__ASSIGNMENT__: Reproduce this listing in full.

☆ ☆ ☆ ☆ ☆ ☆ ☆

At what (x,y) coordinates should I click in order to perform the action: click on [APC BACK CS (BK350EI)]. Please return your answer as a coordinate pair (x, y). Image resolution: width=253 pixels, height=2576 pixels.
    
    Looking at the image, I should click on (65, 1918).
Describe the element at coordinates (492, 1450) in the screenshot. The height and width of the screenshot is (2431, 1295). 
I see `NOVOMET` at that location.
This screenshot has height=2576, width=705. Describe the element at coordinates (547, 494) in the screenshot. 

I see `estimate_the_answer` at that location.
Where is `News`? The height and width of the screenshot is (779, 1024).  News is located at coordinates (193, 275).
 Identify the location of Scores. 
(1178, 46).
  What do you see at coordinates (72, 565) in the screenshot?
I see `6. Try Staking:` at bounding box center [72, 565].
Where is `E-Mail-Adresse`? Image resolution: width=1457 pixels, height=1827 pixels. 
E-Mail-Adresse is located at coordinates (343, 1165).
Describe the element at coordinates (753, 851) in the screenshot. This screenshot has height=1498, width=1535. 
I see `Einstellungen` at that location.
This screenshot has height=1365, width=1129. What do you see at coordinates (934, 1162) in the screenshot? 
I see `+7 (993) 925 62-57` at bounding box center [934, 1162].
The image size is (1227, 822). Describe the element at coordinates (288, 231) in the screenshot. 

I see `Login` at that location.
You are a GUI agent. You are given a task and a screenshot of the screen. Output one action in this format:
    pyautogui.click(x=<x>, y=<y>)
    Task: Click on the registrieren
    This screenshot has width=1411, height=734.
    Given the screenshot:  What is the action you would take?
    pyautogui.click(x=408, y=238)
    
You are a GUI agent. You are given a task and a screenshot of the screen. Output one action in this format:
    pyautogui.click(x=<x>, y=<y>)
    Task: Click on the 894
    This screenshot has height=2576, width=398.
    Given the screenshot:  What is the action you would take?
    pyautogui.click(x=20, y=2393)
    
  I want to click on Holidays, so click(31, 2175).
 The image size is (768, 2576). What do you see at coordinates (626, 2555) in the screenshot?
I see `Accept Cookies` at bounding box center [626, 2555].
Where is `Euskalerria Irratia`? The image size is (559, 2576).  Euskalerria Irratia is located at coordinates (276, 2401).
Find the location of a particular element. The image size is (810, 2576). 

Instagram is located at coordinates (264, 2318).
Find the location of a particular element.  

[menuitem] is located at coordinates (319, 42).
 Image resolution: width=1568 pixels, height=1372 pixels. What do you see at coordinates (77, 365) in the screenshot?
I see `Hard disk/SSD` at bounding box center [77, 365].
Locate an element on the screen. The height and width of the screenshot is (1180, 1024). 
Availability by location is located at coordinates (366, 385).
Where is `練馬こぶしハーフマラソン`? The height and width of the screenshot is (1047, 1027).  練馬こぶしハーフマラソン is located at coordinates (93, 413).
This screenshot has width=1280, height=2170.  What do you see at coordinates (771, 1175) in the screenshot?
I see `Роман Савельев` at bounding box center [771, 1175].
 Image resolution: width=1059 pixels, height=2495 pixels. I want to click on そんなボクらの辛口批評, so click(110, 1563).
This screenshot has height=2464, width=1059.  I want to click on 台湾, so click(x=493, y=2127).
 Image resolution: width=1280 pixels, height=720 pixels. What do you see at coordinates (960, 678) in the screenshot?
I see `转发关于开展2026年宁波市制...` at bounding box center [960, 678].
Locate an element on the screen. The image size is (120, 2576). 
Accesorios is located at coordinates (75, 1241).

☆ ☆ ☆ ☆ ☆ ☆ ☆

__WRITTEN RESPONSE__:
At what (x,y) coordinates should I click in order to perform the action: click on [APC BACK CS (BK350EI)]. Please return your answer as a coordinate pair (x, y). Image resolution: width=253 pixels, height=2576 pixels.
    
    Looking at the image, I should click on (65, 1918).
Describe the element at coordinates (492, 1450) in the screenshot. The height and width of the screenshot is (2431, 1295). 
I see `NOVOMET` at that location.
This screenshot has height=2576, width=705. Describe the element at coordinates (547, 494) in the screenshot. 

I see `estimate_the_answer` at that location.
Where is `News`? The height and width of the screenshot is (779, 1024).  News is located at coordinates (193, 275).
 Identify the location of Scores. 
(1178, 46).
  What do you see at coordinates (72, 565) in the screenshot?
I see `6. Try Staking:` at bounding box center [72, 565].
Where is `E-Mail-Adresse`? Image resolution: width=1457 pixels, height=1827 pixels. 
E-Mail-Adresse is located at coordinates (343, 1165).
Describe the element at coordinates (753, 851) in the screenshot. This screenshot has height=1498, width=1535. 
I see `Einstellungen` at that location.
This screenshot has height=1365, width=1129. What do you see at coordinates (934, 1162) in the screenshot? 
I see `+7 (993) 925 62-57` at bounding box center [934, 1162].
The image size is (1227, 822). Describe the element at coordinates (288, 231) in the screenshot. 

I see `Login` at that location.
You are a GUI agent. You are given a task and a screenshot of the screen. Output one action in this format:
    pyautogui.click(x=<x>, y=<y>)
    Task: Click on the registrieren
    This screenshot has width=1411, height=734.
    Given the screenshot:  What is the action you would take?
    pyautogui.click(x=408, y=238)
    
You are a GUI agent. You are given a task and a screenshot of the screen. Output one action in this format:
    pyautogui.click(x=<x>, y=<y>)
    Task: Click on the 894
    This screenshot has height=2576, width=398.
    Given the screenshot:  What is the action you would take?
    pyautogui.click(x=20, y=2393)
    
  I want to click on Holidays, so click(31, 2175).
 The image size is (768, 2576). What do you see at coordinates (626, 2555) in the screenshot?
I see `Accept Cookies` at bounding box center [626, 2555].
Where is `Euskalerria Irratia`? The image size is (559, 2576).  Euskalerria Irratia is located at coordinates (276, 2401).
Find the location of a particular element. The image size is (810, 2576). 

Instagram is located at coordinates (264, 2318).
Find the location of a particular element.  

[menuitem] is located at coordinates (319, 42).
 Image resolution: width=1568 pixels, height=1372 pixels. What do you see at coordinates (77, 365) in the screenshot?
I see `Hard disk/SSD` at bounding box center [77, 365].
Locate an element on the screen. The height and width of the screenshot is (1180, 1024). 
Availability by location is located at coordinates (366, 385).
Where is `練馬こぶしハーフマラソン`? The height and width of the screenshot is (1047, 1027).  練馬こぶしハーフマラソン is located at coordinates (93, 413).
This screenshot has width=1280, height=2170.  What do you see at coordinates (771, 1175) in the screenshot?
I see `Роман Савельев` at bounding box center [771, 1175].
 Image resolution: width=1059 pixels, height=2495 pixels. I want to click on そんなボクらの辛口批評, so click(110, 1563).
This screenshot has height=2464, width=1059.  I want to click on 台湾, so click(x=493, y=2127).
 Image resolution: width=1280 pixels, height=720 pixels. What do you see at coordinates (960, 678) in the screenshot?
I see `转发关于开展2026年宁波市制...` at bounding box center [960, 678].
Locate an element on the screen. The image size is (120, 2576). 
Accesorios is located at coordinates (75, 1241).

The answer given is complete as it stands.